Mientras lo acomodaba en una de las camas, y retiraba el Haori, Shinobu volteó a ver con una sonrisa genuina a Giyuu. El hombre aun seguía observando desde la entrada, y no sabía que hacer, aparte de traerlo al lugar donde estaría más seguro.
Su acción repentina, había hecho que Shinobu se confundiera.
Sin decir palabras, porque las considera irrelevantes para una acción obvia, Giyuu Tomioka se desprendió de su Haori, entregandolo en las manas de la mujer perpleja.
Salió de la finca, suspirando.
«Sólo quería caminar —Se limitó a decir, caminando a su finca—. Pero saber que es Omega y no Beta, es más interesante.»
(...)
Shinobu le entregó dos supresores a Obania. Una medicina qué solo funcionaba en el y en su cuerpo.
DATO IRRELEVANTE: Los omegas no pueden tomar cualquier inhalador, en este mundo, deben de ser analizados, para asi crear la medicina correcta, para que sus cuerpos la acepten sin tener problemas internos.
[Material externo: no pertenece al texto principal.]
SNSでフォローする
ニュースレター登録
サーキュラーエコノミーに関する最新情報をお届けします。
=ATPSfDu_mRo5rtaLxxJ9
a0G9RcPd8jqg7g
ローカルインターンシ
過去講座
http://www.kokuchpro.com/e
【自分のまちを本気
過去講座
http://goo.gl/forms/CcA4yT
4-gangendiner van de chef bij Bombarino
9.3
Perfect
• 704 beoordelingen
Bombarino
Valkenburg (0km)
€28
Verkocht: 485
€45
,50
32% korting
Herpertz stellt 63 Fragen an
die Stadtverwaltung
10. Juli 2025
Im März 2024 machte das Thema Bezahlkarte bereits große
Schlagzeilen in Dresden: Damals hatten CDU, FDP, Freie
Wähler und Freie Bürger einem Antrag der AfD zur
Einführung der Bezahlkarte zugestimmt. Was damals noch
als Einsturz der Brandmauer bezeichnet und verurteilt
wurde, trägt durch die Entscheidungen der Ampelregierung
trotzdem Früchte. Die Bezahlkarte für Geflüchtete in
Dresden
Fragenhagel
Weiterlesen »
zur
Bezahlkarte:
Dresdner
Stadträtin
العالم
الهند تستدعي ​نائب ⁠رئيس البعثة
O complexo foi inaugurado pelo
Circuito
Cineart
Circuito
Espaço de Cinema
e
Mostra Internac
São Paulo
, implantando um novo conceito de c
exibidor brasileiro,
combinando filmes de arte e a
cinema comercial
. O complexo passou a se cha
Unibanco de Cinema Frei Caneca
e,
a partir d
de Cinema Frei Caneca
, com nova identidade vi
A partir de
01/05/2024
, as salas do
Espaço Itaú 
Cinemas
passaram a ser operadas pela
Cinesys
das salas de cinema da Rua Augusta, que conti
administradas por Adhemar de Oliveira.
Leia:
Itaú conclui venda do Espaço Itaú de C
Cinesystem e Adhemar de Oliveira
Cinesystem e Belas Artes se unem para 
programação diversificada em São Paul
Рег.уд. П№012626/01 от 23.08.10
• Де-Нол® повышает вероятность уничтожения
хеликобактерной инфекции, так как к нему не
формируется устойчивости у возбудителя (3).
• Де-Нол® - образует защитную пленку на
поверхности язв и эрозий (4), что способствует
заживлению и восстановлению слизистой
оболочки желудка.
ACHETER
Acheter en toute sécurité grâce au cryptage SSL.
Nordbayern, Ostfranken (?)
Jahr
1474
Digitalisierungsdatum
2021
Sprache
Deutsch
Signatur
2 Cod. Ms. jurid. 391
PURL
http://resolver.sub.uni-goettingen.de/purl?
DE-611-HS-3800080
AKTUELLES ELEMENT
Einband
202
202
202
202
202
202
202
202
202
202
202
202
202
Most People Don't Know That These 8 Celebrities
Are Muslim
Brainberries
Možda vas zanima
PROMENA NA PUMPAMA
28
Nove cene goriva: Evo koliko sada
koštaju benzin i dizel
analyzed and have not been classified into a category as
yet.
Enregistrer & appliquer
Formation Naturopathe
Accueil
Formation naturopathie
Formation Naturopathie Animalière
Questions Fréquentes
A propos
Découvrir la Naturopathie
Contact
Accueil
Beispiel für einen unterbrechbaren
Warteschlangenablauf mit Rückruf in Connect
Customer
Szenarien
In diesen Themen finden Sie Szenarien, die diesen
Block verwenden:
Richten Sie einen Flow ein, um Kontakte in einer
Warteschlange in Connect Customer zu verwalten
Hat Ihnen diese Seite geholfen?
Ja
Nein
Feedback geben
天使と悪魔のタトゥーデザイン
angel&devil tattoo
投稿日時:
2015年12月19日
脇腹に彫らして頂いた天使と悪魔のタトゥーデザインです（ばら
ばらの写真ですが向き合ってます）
Si el cuerpos no lo llega a aceptar, deben de probar con otros y así sucesivamente, hasta dar con la medicina adecuada.
Shinobu observa el haori, y sin otra opción, se lo dio a su compañero, que lo toma tan rápido como siente el olor. Luego de su apresurada colocación, Iguro Obanai se acurruca, dejando sus pies al aire.
—Iguro-San, ¿ahora que podemos hacer?
(...)
Luego de comprobar que la medicina había hecho su efecto esperado, Shinobu kocho se vio obligada a llamar a Mitsuri Kanroji, para que cuidara del Omega. No le dijo el por qué, solo espero a que la bella mujer apareciera para poder tomar camino.
La pilar del amor no se negó, considerando que una de sus cualidades más respetables era su amabilidad.
Shinobu salió de su finca y corrió a la de Tomioka. Ahora que el sabía el secreto de Iguro, tenía que encontrar una solución lo más rápido posible, o al menos, persuadirlo.
Aunque si lo pensaba bien, podría hacer algo por el Alfa, considerando su condición extremista.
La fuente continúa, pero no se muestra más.